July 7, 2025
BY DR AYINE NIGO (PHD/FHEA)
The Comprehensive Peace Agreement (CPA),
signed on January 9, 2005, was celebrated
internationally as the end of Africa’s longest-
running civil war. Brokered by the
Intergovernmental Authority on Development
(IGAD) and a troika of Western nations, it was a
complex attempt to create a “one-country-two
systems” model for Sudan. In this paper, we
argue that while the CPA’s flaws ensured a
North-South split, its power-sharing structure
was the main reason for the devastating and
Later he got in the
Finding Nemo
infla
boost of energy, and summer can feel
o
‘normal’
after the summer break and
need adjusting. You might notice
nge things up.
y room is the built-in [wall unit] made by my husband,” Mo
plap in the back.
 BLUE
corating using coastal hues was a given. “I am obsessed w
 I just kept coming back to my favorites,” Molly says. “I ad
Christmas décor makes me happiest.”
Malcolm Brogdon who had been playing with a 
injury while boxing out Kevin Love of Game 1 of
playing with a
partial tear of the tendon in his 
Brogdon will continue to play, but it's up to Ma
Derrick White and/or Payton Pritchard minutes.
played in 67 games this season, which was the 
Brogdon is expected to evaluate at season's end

■ ■ ■ ■ ■

The material above is to be reproduced exactly as written.

July 7, 2025
BY DR AYINE NIGO (PHD/FHEA)
The Comprehensive Peace Agreement (CPA),
signed on January 9, 2005, was celebrated
internationally as the end of Africa’s longest-
running civil war. Brokered by the
Intergovernmental Authority on Development
(IGAD) and a troika of Western nations, it was a
complex attempt to create a “one-country-two
systems” model for Sudan. In this paper, we
argue that while the CPA’s flaws ensured a
North-South split, its power-sharing structure
was the main reason for the devastating and
Later he got in the
Finding Nemo
infla
boost of energy, and summer can feel
o
‘normal’
after the summer break and
need adjusting. You might notice
nge things up.
y room is the built-in [wall unit] made by my husband,” Mo
plap in the back.
 BLUE
corating using coastal hues was a given. “I am obsessed w
 I just kept coming back to my favorites,” Molly says. “I ad
Christmas décor makes me happiest.”
Malcolm Brogdon who had been playing with a 
injury while boxing out Kevin Love of Game 1 of
playing with a
partial tear of the tendon in his 
Brogdon will continue to play, but it's up to Ma
Derrick White and/or Payton Pritchard minutes.
played in 67 games this season, which was the 
Brogdon is expected to evaluate at season's end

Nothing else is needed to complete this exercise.